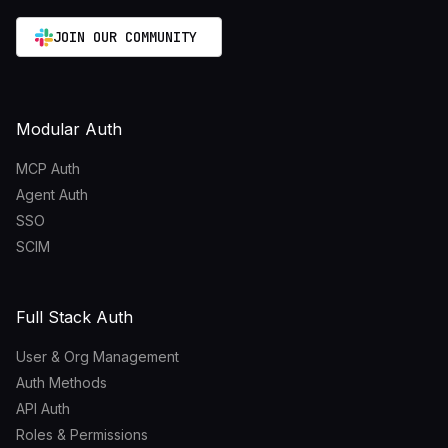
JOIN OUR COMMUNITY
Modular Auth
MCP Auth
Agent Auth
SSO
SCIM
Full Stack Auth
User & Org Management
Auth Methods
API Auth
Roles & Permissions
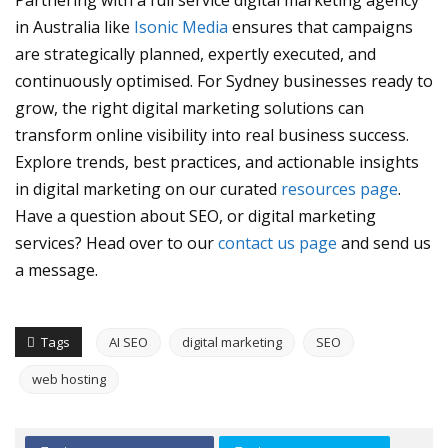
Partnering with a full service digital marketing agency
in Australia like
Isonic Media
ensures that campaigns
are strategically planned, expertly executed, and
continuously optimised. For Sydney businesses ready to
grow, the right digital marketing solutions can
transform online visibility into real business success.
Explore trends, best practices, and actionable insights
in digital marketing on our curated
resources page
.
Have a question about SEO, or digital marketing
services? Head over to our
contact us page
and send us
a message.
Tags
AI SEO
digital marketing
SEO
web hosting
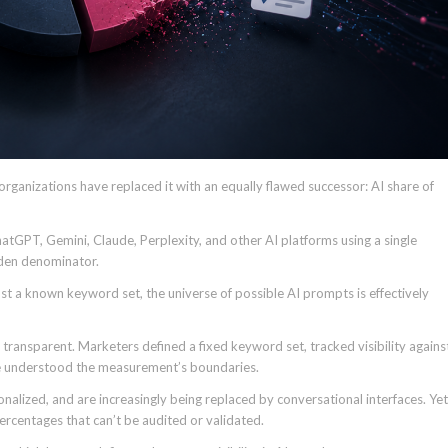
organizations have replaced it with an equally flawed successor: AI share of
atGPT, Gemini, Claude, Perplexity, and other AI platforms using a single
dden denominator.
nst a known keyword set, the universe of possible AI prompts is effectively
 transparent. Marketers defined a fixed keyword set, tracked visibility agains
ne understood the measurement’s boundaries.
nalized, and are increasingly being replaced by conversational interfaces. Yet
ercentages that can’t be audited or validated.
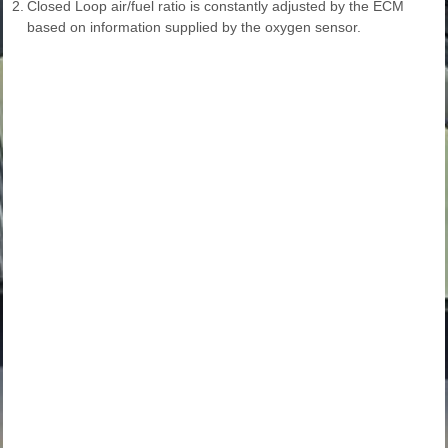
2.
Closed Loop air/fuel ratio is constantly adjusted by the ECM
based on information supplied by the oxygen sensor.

* * * * *

Directions for this task> Pictures stay out; output the lines from the top of the listing above through the line containing "web hosting", exactly as they stand.

Exercise result>
JOIN OUR COMMUNITY
Modular Auth
MCP Auth
Agent Auth
SSO
SCIM
Full Stack Auth
User & Org Management
Auth Methods
API Auth
Roles & Permissions
Partnering with a full service digital marketing agency
in Australia like
Isonic Media
ensures that campaigns
are strategically planned, expertly executed, and
continuously optimised. For Sydney businesses ready to
grow, the right digital marketing solutions can
transform online visibility into real business success.
Explore trends, best practices, and actionable insights
in digital marketing on our curated
resources page
.
Have a question about SEO, or digital marketing
services? Head over to our
contact us page
and send us
a message.
Tags
AI SEO
digital marketing
SEO
web hosting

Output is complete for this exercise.